CONTOS GAUCHESCOS LER, VER OU FAZER?

E a velha discussão volta à tona: aula de Literatura cabe na Escola Técnica? A cada ano, parece que a discussão se renova, seja por questionamento dos alunos, seja por questionamentos da área técnica e da própria área de Língua Portuguesa.

Como tratar temas filosóficos, históricos, literários, artísticos numa escola que tem como foco a pesquisa tecnológica? Com o que esses conhecimentos podem contribuir? Como estimular os alunos endoidecidos com PID, TCC, FEICIT, MOSTRATEC etc. a se interessarem por Simões Lopes Neto, por exemplo, um cara que “fala difícil” e que, ainda por cima, trata de uma realidade que não é a de nossos alunos?

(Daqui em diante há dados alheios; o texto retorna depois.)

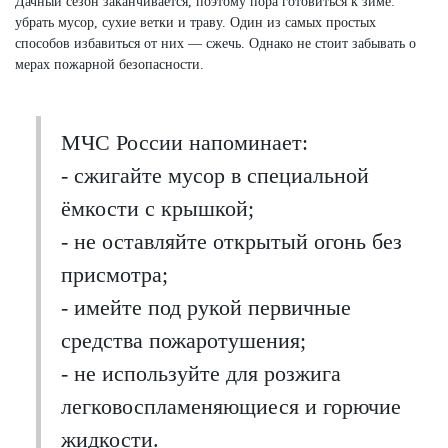
Дачный сезон заканчивается, поэтому пора готовиться к зиме:
убрать мусор, сухие ветки и траву. Один из самых простых
способов избавиться от них — сжечь. Однако не стоит забывать о
мерах пожарной безопасности.
МЧС России напоминает:
- сжигайте мусор в специальной
ёмкости с крышкой;
- не оставляйте открытый огонь без
присмотра;
- имейте под рукой первичные
средства пожаротушения;
- не используйте для розжига
легковоспламеняющиеся и горючие
жидкости.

Pois é! Nesse contexto é que foi proposta a tarefa de criação de vídeos dos Contos Gauchescos aos alunos dos terceiros anos da Mecânica. Imaginem: terceiros anos – fase em que tudo é “mico”, tudo é “chato”, tudo é cheio de “ahhh não”!!!

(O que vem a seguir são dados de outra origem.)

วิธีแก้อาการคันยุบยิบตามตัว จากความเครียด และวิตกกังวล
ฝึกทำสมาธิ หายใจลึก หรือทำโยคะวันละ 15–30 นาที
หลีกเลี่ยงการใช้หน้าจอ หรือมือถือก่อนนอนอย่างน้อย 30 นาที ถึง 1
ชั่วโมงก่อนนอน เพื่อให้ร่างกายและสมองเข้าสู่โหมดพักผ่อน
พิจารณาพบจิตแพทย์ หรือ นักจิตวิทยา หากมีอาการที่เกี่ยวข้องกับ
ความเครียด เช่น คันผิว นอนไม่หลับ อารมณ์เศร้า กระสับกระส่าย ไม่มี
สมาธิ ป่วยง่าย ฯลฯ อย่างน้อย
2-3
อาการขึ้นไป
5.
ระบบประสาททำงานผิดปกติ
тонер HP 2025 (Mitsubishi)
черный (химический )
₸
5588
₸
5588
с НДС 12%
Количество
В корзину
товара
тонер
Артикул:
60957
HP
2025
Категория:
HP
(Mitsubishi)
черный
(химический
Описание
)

Esse pensamento preconceituoso foi meu. Passei vergonha! Quando propus a atividade de criação do vídeo, houve até palmas! Só não houve beijinhos porque os guris da Meca são durões e não ficam de mi-mi-mi com as professoras!

Concluída a introdução informal, vamos ao assunto sério; ao que de fato interessa!

Com este relato, tenho por objetivo compartilhar uma agradável experiência desenvolvida com os alunos das três turmas de terceiro ano do Curso de Mecânica da Fundação Liberato: a adaptação para vídeo de alguns contos de Simões Lopes Neto.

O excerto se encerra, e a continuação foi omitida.